Изменить размер шрифта - +
Этому может научить только мужчина, во власти которого они побывают. Не побывавшая в рабстве свободная женщина не способна до конца осознать свою сексуальность. Как следствие, мужчина, который никогда не был близок с рабыней, не понимает до конца своей мужественности. Сексуальная раскрепощенность в свободной женщине воспринимается двояко, в рабыне она усиленно культивируется. Страстность ограничивает свободу свободной женщины, лишает ее столь для нее значимого самоконтроля и вынуждает в определенных обстоятельствах вести себя подобно рабыне. Таким образом, стремясь сохранить свою независимость, индивидуальность и достоинство, свободные женщины обязаны бороться с чувственностью. Рабыням в этом отношении проще. Они изначально лишены чувства собственного достоинства, что постоянно подчеркивается и усугубляется как обществом, так и их хозяином. В то время как свободная женщина даже в минуты близости должна сохранять самоконтроль, чтобы про нее не сказали, что ее «имели», невольницам о таких тонкостях заботиться не приходится. Они должны, напротив, по первому слову хозяина отдаваться во власть всепоглощающей похоти и экстаза. Подлинное наслаждение можно получить только с женщиной, которая является твоей безраздельной собственностью.

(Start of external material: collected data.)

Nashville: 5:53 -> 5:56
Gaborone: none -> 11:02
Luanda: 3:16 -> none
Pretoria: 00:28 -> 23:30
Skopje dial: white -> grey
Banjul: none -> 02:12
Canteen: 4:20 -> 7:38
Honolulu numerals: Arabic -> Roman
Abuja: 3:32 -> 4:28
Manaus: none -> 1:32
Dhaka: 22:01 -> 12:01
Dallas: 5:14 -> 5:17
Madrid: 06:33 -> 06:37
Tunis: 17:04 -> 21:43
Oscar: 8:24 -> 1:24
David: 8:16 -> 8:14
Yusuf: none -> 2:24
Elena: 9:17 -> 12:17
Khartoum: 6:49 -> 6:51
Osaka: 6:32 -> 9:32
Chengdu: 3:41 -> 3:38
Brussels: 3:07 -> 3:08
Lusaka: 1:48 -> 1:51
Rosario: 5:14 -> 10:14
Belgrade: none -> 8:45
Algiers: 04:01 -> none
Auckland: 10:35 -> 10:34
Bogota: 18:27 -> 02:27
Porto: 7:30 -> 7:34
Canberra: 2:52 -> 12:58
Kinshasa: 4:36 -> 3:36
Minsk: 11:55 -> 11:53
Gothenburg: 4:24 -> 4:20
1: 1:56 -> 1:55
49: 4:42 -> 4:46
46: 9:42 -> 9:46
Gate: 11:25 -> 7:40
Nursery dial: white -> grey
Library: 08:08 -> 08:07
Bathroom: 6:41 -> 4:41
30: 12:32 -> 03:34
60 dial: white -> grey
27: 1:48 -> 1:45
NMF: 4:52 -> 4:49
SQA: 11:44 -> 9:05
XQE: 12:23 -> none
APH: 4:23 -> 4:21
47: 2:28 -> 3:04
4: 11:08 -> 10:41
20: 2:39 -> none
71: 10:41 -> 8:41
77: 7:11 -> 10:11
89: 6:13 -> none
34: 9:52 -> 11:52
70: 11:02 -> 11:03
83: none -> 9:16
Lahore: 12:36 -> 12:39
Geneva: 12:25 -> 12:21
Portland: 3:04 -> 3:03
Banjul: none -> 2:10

    Моей ноги коснулась мокрая, шелковистая шерсть урта.

    -  Здесь, - сказал Самос, когда мы спустились в самый конец наклонного коридора. Он пробубнил пароль в глазок обшитой стальными листами двери. За ней оказался еще один коридор. Было темно и сыро. Самос взял факел из рук стражника и подошел к одной из дверей. Высоко держа факел, он приник к прорези. Затем он отодвинул засов и, пригнувшись, переступил через порог. Из проема донеслось непереносимое зловоние экскрементов.

    -  Что ты думаешь? - спросил Самос, вытягивая руку с факелом.

    Закованная в цепи масса не пошевелилась. Самос взял стоящую у двери палку, при помощи которой стражники проталкивали внутрь еду и пищу.

    Прикованный либо спал, либо уже умер. Во всяком случае, дыхания я не слышал.

    Урт метнулся к трещине в стене и исчез.

    Самос потыкал палкой темную тушу. Неожиданно гигантская тень дернулась, и существо с хрустом перекусило палку. Щелкая зубами, зверь метнулся в нашу сторону, и все шесть цепей с лязгом натянулись. Я как завороженный смотрел на плоское, уродливое рыло, желтые глаза с черными зрачками, прижатые уши и оскаленную пасть с огромными клыками, способными в один присест отхватить человеку голову. Я слышал, как скрипят кольца в стене. Цепь скрежетала, но не поддавалась. Я медленно убрал руку с рукоятки меча.

    Чудовище присело у стены, не сводя с нас желтых глаз. Теперь оно беспомощно моргало, ослепленное светом факела.

    -  Это первый, кого я увидел живым, - прошептал Самос.

    До этого в развалинах замка в Торвальдсленде ему довелось увидеть лишь голову подобного зверя.

    -  Это взрослый курия, - добавил он.

    -  Ясное дело, курия, - кивнул я.

    -  Смотри, какой здоровенный!

    -  Да, - согласился я, хотя мне доводилось видеть и более крупных особей.

    -  Насколько нам удалось выяснить, - сказал Самос, - это обыкновенное животное. Рассуждать он не умеет.

    Я улыбнулся.

    Чудовище было приковано к шести кольцам. Цепи обвивали его кисти, лодыжки, живот и горло. Каждая цепь могла выдержать рывок крупного ларла.

    Зверь зарычал, скаля клыкастую пасть.

    -  Откуда он у вас? - спросил я.

    -  Купил у охотников, - сказал Самос. - Его поймали к юго-востоку от Ара.